En testament, Francoeur nous a légué un bel album-souvenir sonore qui fut conçu à l'image de son concept rock où le punk-new-wave n'est pas oublié. Les oeuvres clés d'antan "Nancy Beaudoin", "Le freak de Montréal" où le chanteur devient adjudant du claviériste pour nous fournir une floraison de sonorités illicites, "Hey you woman" et "Ch't'aime pis ch't'en veux" furent croisées aux airs nouveaux comme "Aurore la punk", personnage de la galerie féminine de Francoeur qui nous fait réagir encore face à la conception de la gente féminine, "Directement de Paris" (interprété de nouveau en rappel) ou "Les chocs électriques" où le musicien Alan Lord put s'évertuer de belle façon. Guitare effrénée dans une vague féroce.
Le moment clou fut peut-être la traduction impeccable de "Celebration of the Lizard" des Doors. Debout, vacillant ou même à plat ventre sur scène, Francoeur donne l'exemple parfait de l'intégration rock. Les vociférations se firent nombreuses dans une version musicale condensée mais acceptable et satisfaisante compte tenu de l'équipement rudimentaire ou presque des musiciens. Puis Francoeur, s'étant voué à un passage évanescent de son livre à paraître intitulé "Les rockers sanctifiés", offre à la surprise générale une version de "Cocaine" mise en situation dans l'univers des topless...
En rappel, une version de "Wet job" de Fingerprintz où la traduction urbano-sexuelle est délirante sur un accompagnement répétitif et envoûtant.
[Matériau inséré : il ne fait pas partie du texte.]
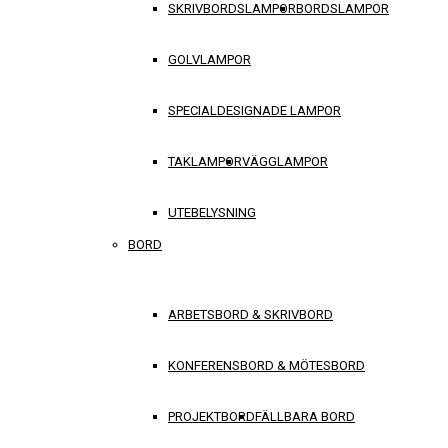
SKRIVBORDSLAMPOR
BORDSLAMPOR
GOLVLAMPOR
SPECIALDESIGNADE LAMPOR
TAKLAMPOR
VÄGGLAMPOR
UTEBELYSNING
BORD
ARBETSBORD & SKRIVBORD
KONFERENSBORD & MÖTESBORD
PROJEKTBORD
FÄLLBARA BORD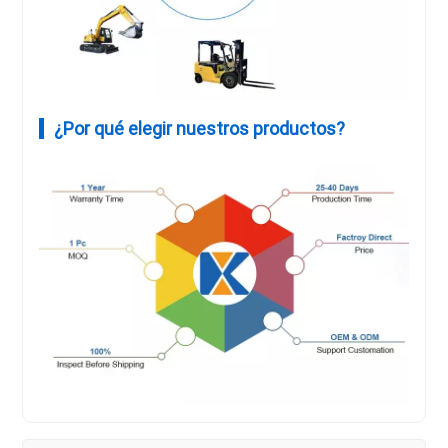
¿Por qué elegir nuestros productos?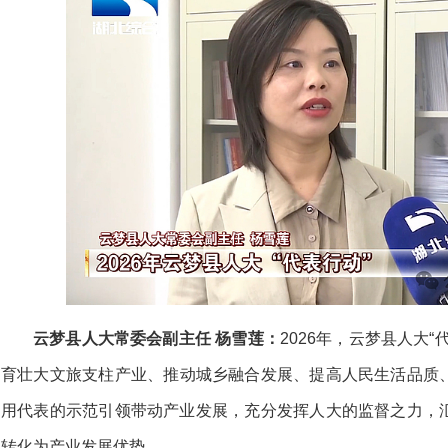
云梦县人大常委会副主任 杨雪莲：
2026年，云梦县人大“
育壮大文旅支柱产业、
推动城乡融合发展、
提高人民生活品质
用代表的示范引领带动产业发展，
充分发挥人大的监督之力，
转化为产业发展优势。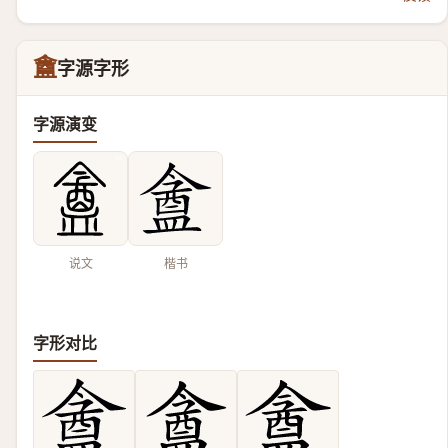
盦
字源字形
字源演变
说文
楷书
字形对比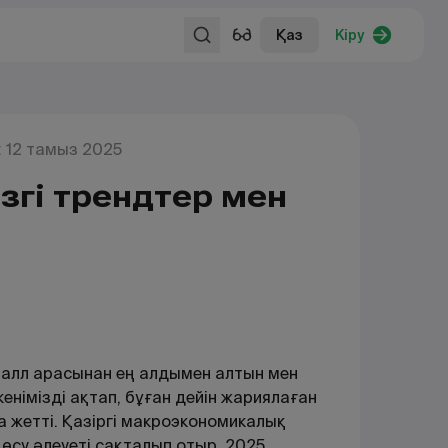
Қаз
Кіру
 12 тамыз 2025
ізгі трендтер мен
алл арасынан ең алдымен алтын мен
кенімізді ақтап, бұған дейін жариялаған
 жетті. Қазіргі макроэкономикалық
өсу әлеуеті сақталып отыр. 2025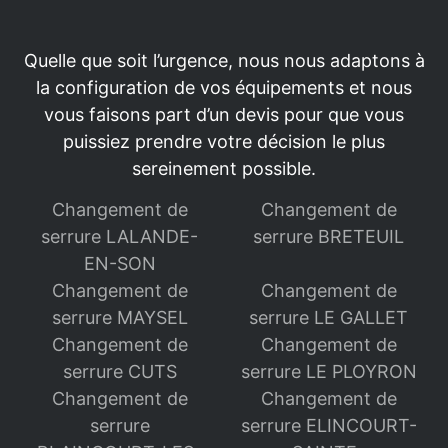
Quelle que soit l’urgence, nous nous adaptons à
la configuration de vos équipements et nous
vous faisons part d’un devis pour que vous
puissiez prendre votre décision le plus
sereinement possible.
Changement de
Changement de
serrure LALANDE-
serrure BRETEUIL
EN-SON
Changement de
Changement de
serrure MAYSEL
serrure LE GALLET
Changement de
Changement de
serrure CUTS
serrure LE PLOYRON
Changement de
Changement de
serrure
serrure ELINCOURT-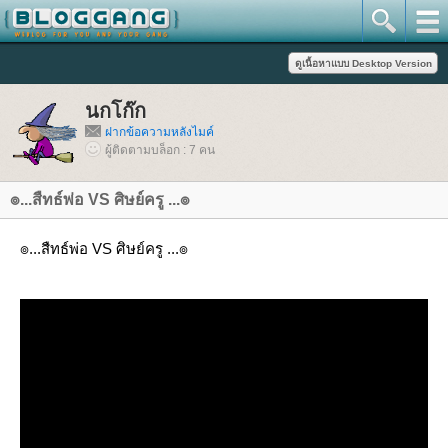
นกโก๊ก
ฝากข้อความหลังไมค์
ผู้ติดตามบล็อก : 7 คน
๏...สืทธ์พ่อ VS ศิษย์ครู ...๏
๏...สืทธ์พ่อ VS ศิษย์ครู ...๏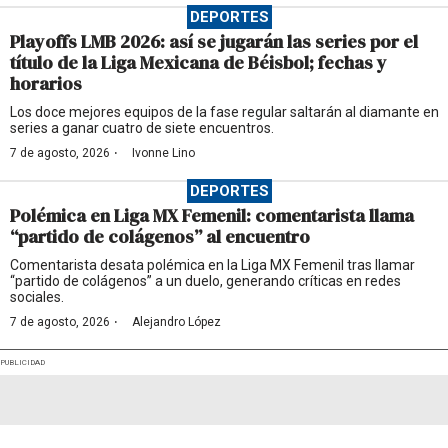
DEPORTES
Playoffs LMB 2026: así se jugarán las series por el
título de la Liga Mexicana de Béisbol; fechas y
horarios
Los doce mejores equipos de la fase regular saltarán al diamante en
series a ganar cuatro de siete encuentros.
·
7 de agosto, 2026
Ivonne Lino
DEPORTES
Polémica en Liga MX Femenil: comentarista llama
“partido de colágenos” al encuentro
Comentarista desata polémica en la Liga MX Femenil tras llamar
“partido de colágenos” a un duelo, generando críticas en redes
sociales.
·
7 de agosto, 2026
Alejandro López
PUBLICIDAD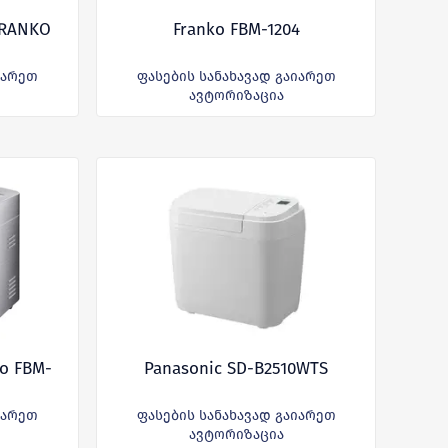
FRANKO
Franko FBM-1204
იარეთ
ფასების სანახავად გაიარეთ
ავტორიზაცია
o FBM-
Panasonic SD-B2510WTS
იარეთ
ფასების სანახავად გაიარეთ
ავტორიზაცია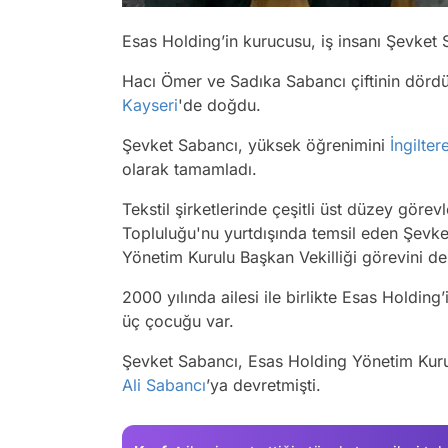
Esas Holding’in kurucusu, iş insanı Şevket S
Hacı Ömer ve Sadıka Sabancı çiftinin dörd
Kayseri
'de doğdu.
Şevket Sabancı, yüksek öğrenimini
İngilter
olarak tamamladı.
Tekstil şirketlerinde çeşitli üst düzey görev
Topluluğu'nu yurtdışında temsil eden Şevk
Yönetim Kurulu Başkan Vekilliği görevini de
2000 yılında ailesi ile birlikte Esas Holdin
üç çocuğu var.
Şevket Sabancı, Esas Holding Yönetim Kuru
Ali Sabancı
’ya devretmişti.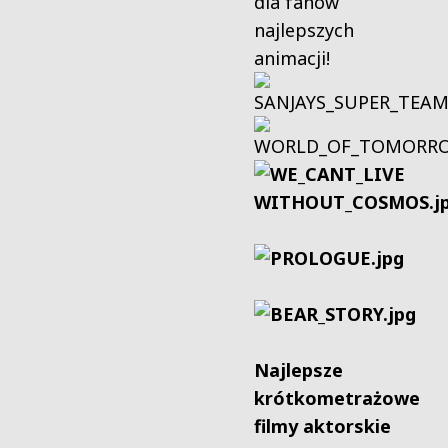
dla fanów
najlepszych
animacji!
Najlepsze
krótkometrażowe
filmy aktorskie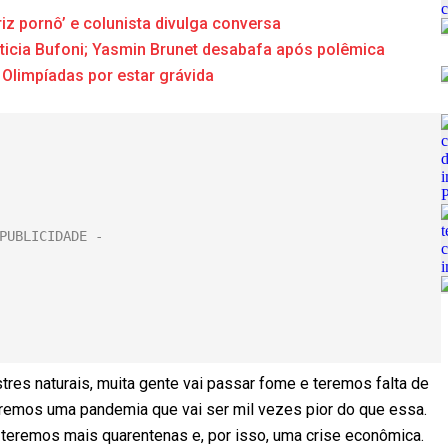
z pornô’ e colunista divulga conversa
eticia Bufoni; Yasmin Brunet desabafa após polêmica
 Olimpíadas por estar grávida
res naturais, muita gente vai passar fome e teremos falta de
teremos uma pandemia que vai ser mil vezes pior do que essa.
eremos mais quarentenas e, por isso, uma crise econômica.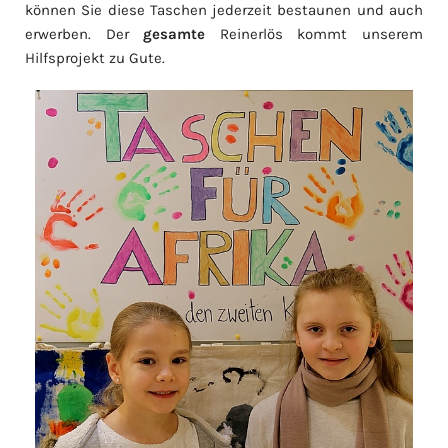
können Sie diese Taschen jederzeit bestaunen und auch
erwerben. Der
gesamte
Reinerlös kommt unserem
Hilfsprojekt zu Gute.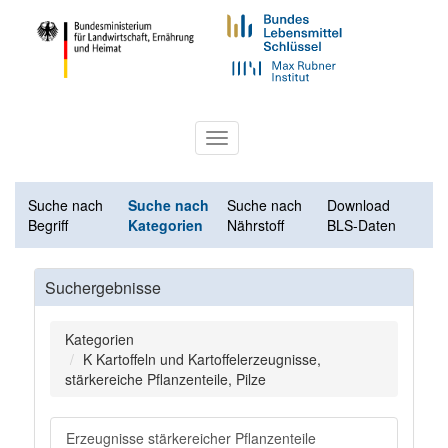
Toggle
navigation
Suche nach
Suche nach
Suche nach
Download
Begriff
Kategorien
Nährstoff
BLS-Daten
Suchergebnisse
Kategorien
K Kartoffeln und Kartoffelerzeugnisse,
stärkereiche Pflanzenteile, Pilze
Erzeugnisse stärkereicher Pflanzenteile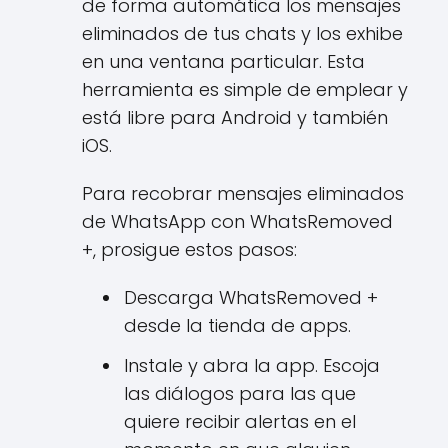
de forma automática los mensajes
eliminados de tus chats y los exhibe
en una ventana particular. Esta
herramienta es simple de emplear y
está libre para Android y también
iOS.
Para recobrar mensajes eliminados
de WhatsApp con WhatsRemoved
+, prosigue estos pasos:
Descarga WhatsRemoved +
desde la tienda de apps.
Instale y abra la app. Escoja
las diálogos para las que
quiere recibir alertas en el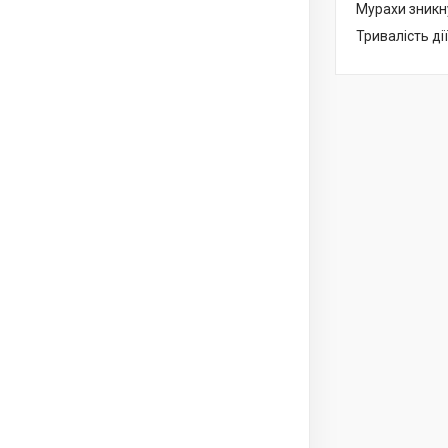
Мурахи зникну
Тривалість ді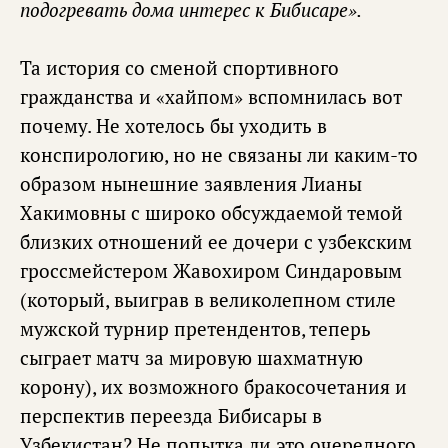
подогревать дома интерес к Бибисаре».
Та история со сменой спортивного
гражданства и «хайпом» вспомнилась вот
почему. Не хотелось бы уходить в
конспирологию, но не связаны ли каким-то
образом нынешние заявления Лианы
Хакимовны с широко обсуждаемой темой
близких отношений ее дочери с узбекским
гроссмейстером Жавохиром Синдаровым
(который, выиграв в великолепном стиле
мужской турнир претендентов, теперь
сыграет матч за мировую шахматную
корону), их возможного бракосочетания и
перспектив переезда Бибисары в
Узбекистан? Не попытка ли это очередного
On se rendit compte lors de cette version que le poète avait une bonne faculté d'adaptation littéraire. (J'allais oublier qu'un film fut réalisé lors des trois spectacles) Une retraite de combien de temps? Quand reverrons-nous les souliers à talon haut sur le "hood" de la corvette? Sacré Lucien, va!
© Fernand Durepos.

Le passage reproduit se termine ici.